With +10% margin it would be easier to discover you are low a few psi and simply wait till the next fuel stop, where there should be high pressure air available if you need to add air.

For those that don't know how to inflate a warm tire here are the steps:

1. Measure the pressure when the tire is at ambient temperature (not warm from driving or being in sunlight). Many consider this their "Morning Tire Pressure".
2. Note the number of psi you want to add to each tire to get to your goal inflation.
3. When you get to a fuel stop measure the warm pressure.
4. Add the number of psi from #2 to the warm pressure in #3 and add air till you get to at least this new warm pressure goal.

This "rule of thumb" will work for pressure changes of 5 psi or less. If you find you need to add 5 psi or more there may be something wrong,  i.e., a leak unless you have seen a long term decrease in pressure as the weather cools down. 

Don't get hyper about being 1 or 2 psi off. Remember, if you have a 10% cushion, you are good to go as long as you are within a few psi of your goal.


Friday, September 11, 2020

10% safety margin? Not Over-Inflation for more load capacity.

Originally Posted by Crasher View Post
Roger. When you refer to a 10% safety factor, is the tire any safer at 10% over it's rated load psi? If it is, why don't the manufacturers recommend a higher psi for the load? Or, is the 10% factor to cover the days when the ambient temp is lower which would lower the CIP eliminating the need to adjust the pressure? Whenever I have run tires above the load charts, the center of the tread will wear more than the outer sides. That tells me that the tire was not making optimum contact with the road for best wear and traction. Admittedly, it's a minor issue, but an inquisitive mind has to ask.

My +10% is on the set inflation and is NOT a "Safety Factor" in the normal sense. We know that tire inflation changes by about 2% for each 10°F change in temperature. The intent of this "Flex Range" of inflation is to avoid the need to mess with inflation on a daily basis.
Assume you needed 70 psi to support your heaviest ever expected load (this is why we say get on the scales when fully loaded to your heaviest). So assume you set your inflation to 70 psi and the Ambient temperature is 80F. What happens the next day if the ambient drops to 70F? Your tire pressure will have dropped by 2% to about 68psi which is below what is needed to support the measured heavy load. So you get out and increase your tire pressure back up to 70psi.
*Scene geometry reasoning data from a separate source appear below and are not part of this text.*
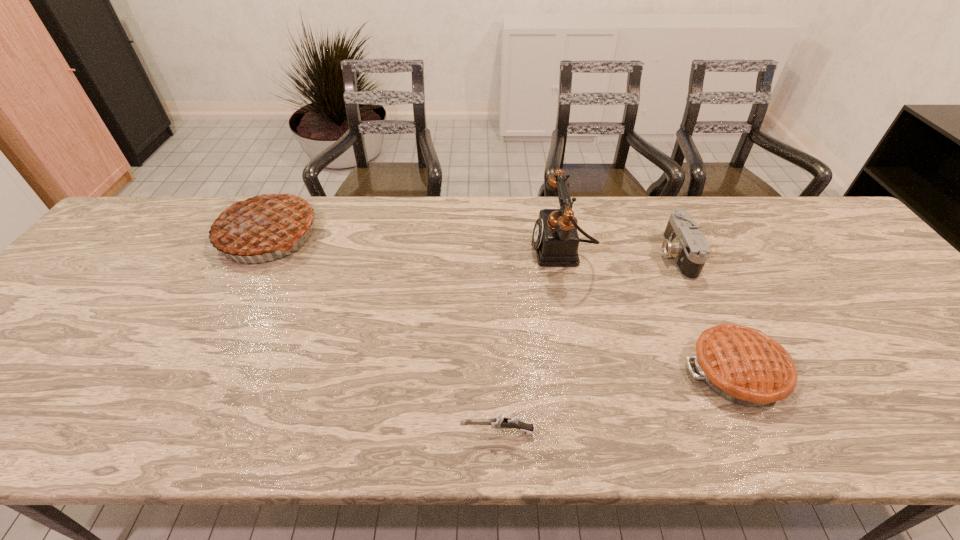 I want to click on free space located 0.070m on the front of the third object from right to left at the rotary dial, so [x=507, y=249].

This screenshot has height=540, width=960. In order to click on vacant space located 0.150m on the front of the third object from right to left at the rotary dial in this screenshot , I will do `click(479, 249)`.

Find the location of a particular element. The width and height of the screenshot is (960, 540). free spot located 0.150m on the lens of the camera is located at coordinates (607, 254).

The width and height of the screenshot is (960, 540). I want to click on vacant space situated 0.080m on the lens of the camera, so click(632, 254).

You are a GUI agent. You are given a task and a screenshot of the screen. Output one action in this format:
    pyautogui.click(x=<x>, y=<y>)
    Task: Click on the vacant point located on the lens of the camera
    This screenshot has height=540, width=960.
    Given the screenshot: What is the action you would take?
    pyautogui.click(x=517, y=254)

In order to click on vacant space located 0.130m on the right of the shorter pie in this screenshot , I will do `click(849, 372)`.

Identify the location of vacant space situated 0.330m aimed along the barrel of the gun. The width and height of the screenshot is (960, 540). (293, 432).

Identify the location of free space located 0.050m aimed along the barrel of the gun. (435, 432).

The width and height of the screenshot is (960, 540). I want to click on free space located 0.150m aimed along the barrel of the gun, so click(x=384, y=432).

At what (x,y) coordinates should I click in order to perform the action: click on pie that is at the far edge. Please return your answer as a coordinate pair (x, y). This screenshot has height=540, width=960. Looking at the image, I should click on point(261,223). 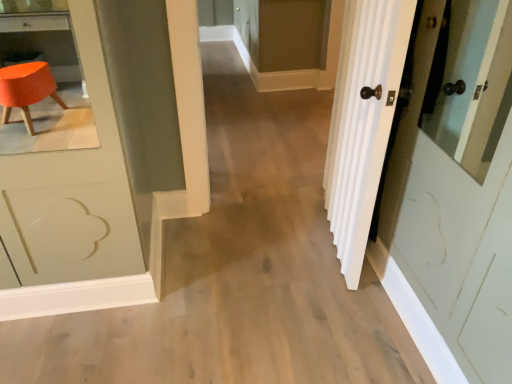 Question: Should I look upward or downward to see matte brown screen door at upper center?

Choices:
 (A) up
 (B) down

Answer: (A)

Question: Is matte brown screen door at upper center bigger than white wood door at right?

Choices:
 (A) yes
 (B) no

Answer: (A)

Question: Is the position of matte brown screen door at upper center less distant than that of white wood door at right?

Choices:
 (A) no
 (B) yes

Answer: (A)

Question: Is white wood door at right surrounded by matte brown screen door at upper center?

Choices:
 (A) yes
 (B) no

Answer: (B)

Question: Can you confirm if matte brown screen door at upper center is thinner than white wood door at right?

Choices:
 (A) yes
 (B) no

Answer: (B)

Question: Is matte brown screen door at upper center turned away from white wood door at right?

Choices:
 (A) no
 (B) yes

Answer: (A)

Question: Can you confirm if matte brown screen door at upper center is positioned to the left of white wood door at right?

Choices:
 (A) no
 (B) yes

Answer: (B)

Question: From the image's perspective, does white wood door at right appear lower than matte brown screen door at upper center?

Choices:
 (A) yes
 (B) no

Answer: (A)

Question: Can you see white wood door at right touching matte brown screen door at upper center?

Choices:
 (A) no
 (B) yes

Answer: (A)

Question: Is matte brown screen door at upper center at the back of white wood door at right?

Choices:
 (A) no
 (B) yes

Answer: (A)

Question: Does white wood door at right lie behind matte brown screen door at upper center?

Choices:
 (A) no
 (B) yes

Answer: (A)

Question: Could you tell me if white wood door at right is turned towards matte brown screen door at upper center?

Choices:
 (A) no
 (B) yes

Answer: (A)

Question: Is white wood door at right thinner than matte brown screen door at upper center?

Choices:
 (A) yes
 (B) no

Answer: (A)

Question: Looking at their shapes, would you say matte brown screen door at upper center is wider or thinner than white wood door at right?

Choices:
 (A) wide
 (B) thin

Answer: (A) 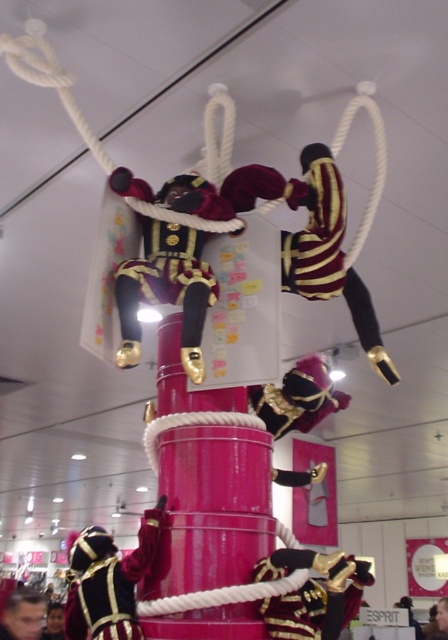 Question: Which object is farther from the camera taking this photo?

Choices:
 (A) striped velvet pants at center
 (B) shiny gold uniform at center
 (C) velvet gold uniform at lower left
 (D) smooth skin face at lower left

Answer: (D)

Question: Is striped velvet pants at center smaller than velvet gold uniform at lower left?

Choices:
 (A) yes
 (B) no

Answer: (B)

Question: Among these objects, which one is nearest to the camera?

Choices:
 (A) smooth skin face at lower left
 (B) velvet gold uniform at lower left
 (C) striped velvet pants at center
 (D) shiny gold uniform at center

Answer: (B)

Question: Estimate the real-world distances between objects in this image. Which object is closer to the velvet gold uniform at lower left?

Choices:
 (A) striped velvet pants at center
 (B) shiny gold uniform at center

Answer: (B)

Question: Does shiny gold uniform at center lie behind striped velvet pants at center?

Choices:
 (A) no
 (B) yes

Answer: (A)

Question: Can you confirm if velvet gold uniform at lower left is wider than smooth skin face at lower left?

Choices:
 (A) yes
 (B) no

Answer: (B) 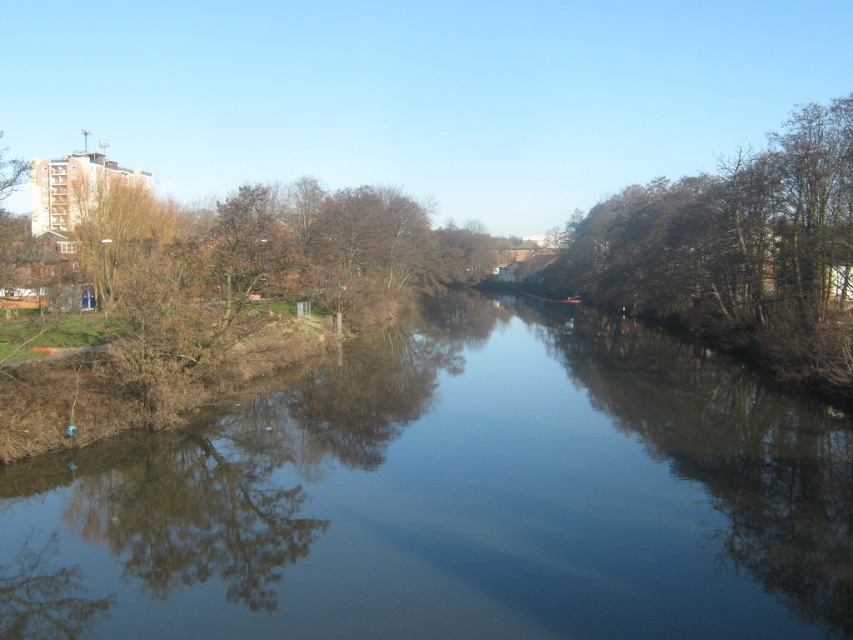 You are a photographer standing on the riverbank and want to capture both the transparent water at center and the brown leafy tree at right in your shot. Which object will appear taller in the photograph?

The brown leafy tree at right will appear taller in the photograph because the transparent water at center is not as tall as the brown leafy tree at right.

You are standing at the point labeled as point (453, 499) in the river scene. Can you see the tall residential building mentioned in the scene description through the transparent water at center?

The point (453, 499) is on transparent water at center, so yes, you can see the tall residential building through the transparent water at center. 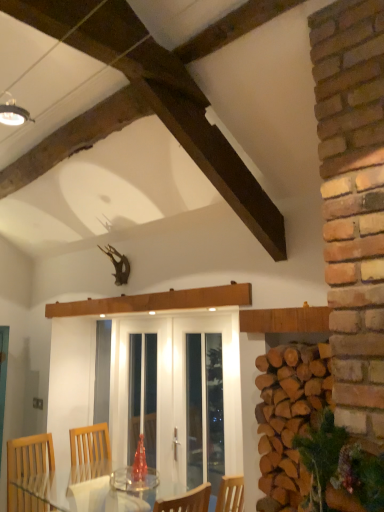 Question: Is natural brown woodpile at right to the left or to the right of white glass screen door at center, the 2th screen door viewed from the right, in the image?

Choices:
 (A) right
 (B) left

Answer: (A)

Question: From the image's perspective, is natural brown woodpile at right positioned above or below white glass screen door at center, the 2th screen door viewed from the right?

Choices:
 (A) below
 (B) above

Answer: (B)

Question: Estimate the real-world distances between objects in this image. Which object is closer to the natural brown woodpile at right?

Choices:
 (A) white glass door at center, the first screen door viewed from the right
 (B) white glass screen door at center, the 1th screen door positioned from the left

Answer: (A)

Question: Which object is positioned farthest from the white glass screen door at center, the 2th screen door viewed from the right?

Choices:
 (A) white glass door at center, the first screen door viewed from the right
 (B) natural brown woodpile at right

Answer: (B) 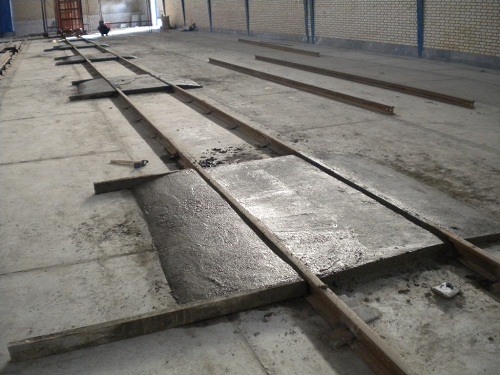 Locate an element on the screen. The height and width of the screenshot is (375, 500). open door is located at coordinates (160, 11). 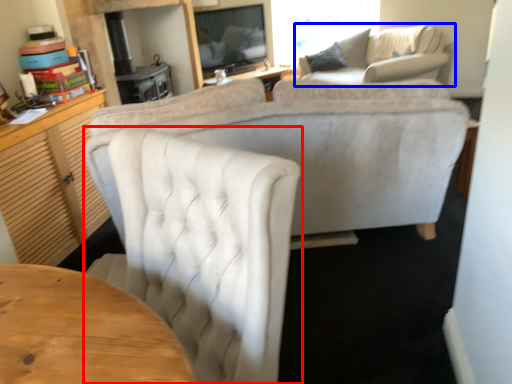 Question: Which object appears closest to the camera in this image, chair (highlighted by a red box) or studio couch (highlighted by a blue box)?

Choices:
 (A) chair
 (B) studio couch

Answer: (A) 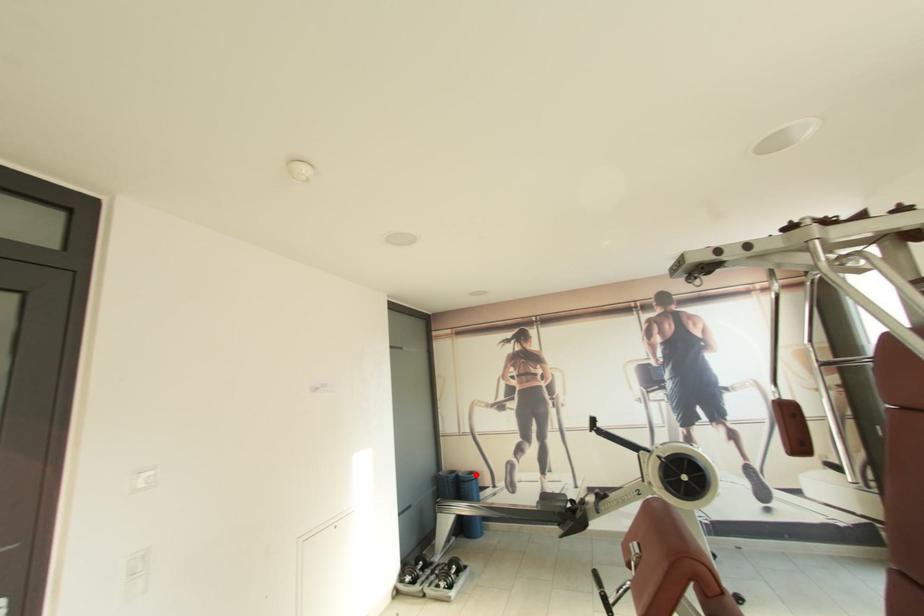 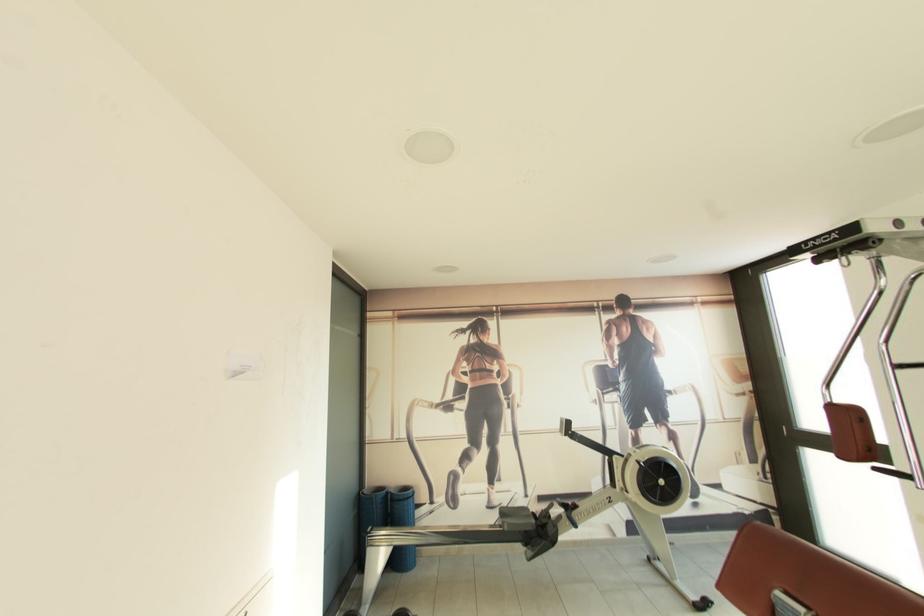 Where in the second image is the point corresponding to the highlighted location from the first image?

A few days later it's 90F so tire pressure is now (90F - 70F = 20F so 2% per 10F = 4% increase of the 70 psi so now your tires are at about 73 psi cold so you drop your tire pressure.

See the problem? You are messing around with your tire pressure. almost every day.

However if you have a +10% "Flex Range" above your needed inflation, or in our example + 7 psi You can ignore the day to day pressure variation unless or until the temperature has dropped 50°F.

Tires can tolerate the increase in pressure with essentially no damage but low pressure can result in increased operating temperature which accelerates the "aging" of the belt rubber which can shorten tire life.

Also if you have to mess with your tires a lot, soon you will tire of the chore and stop monitoring and adjusting tire pressure which can lead to low inflation. This extra work can get old quickly and then you stop checking and setting your pressure. I Do Not Want That to happen.

RE center wear. That was an issue with bias tires but I do wonder what micrometer you are using to measure tire tread wear to 0.001" especially given that tire tread wear is normally in the .001" per 1,000 mile range and I doubt that your pressure remains constant over each thousand miles operation. Road surface (concrete vs asphalt) has a much bigger impact on tread wear.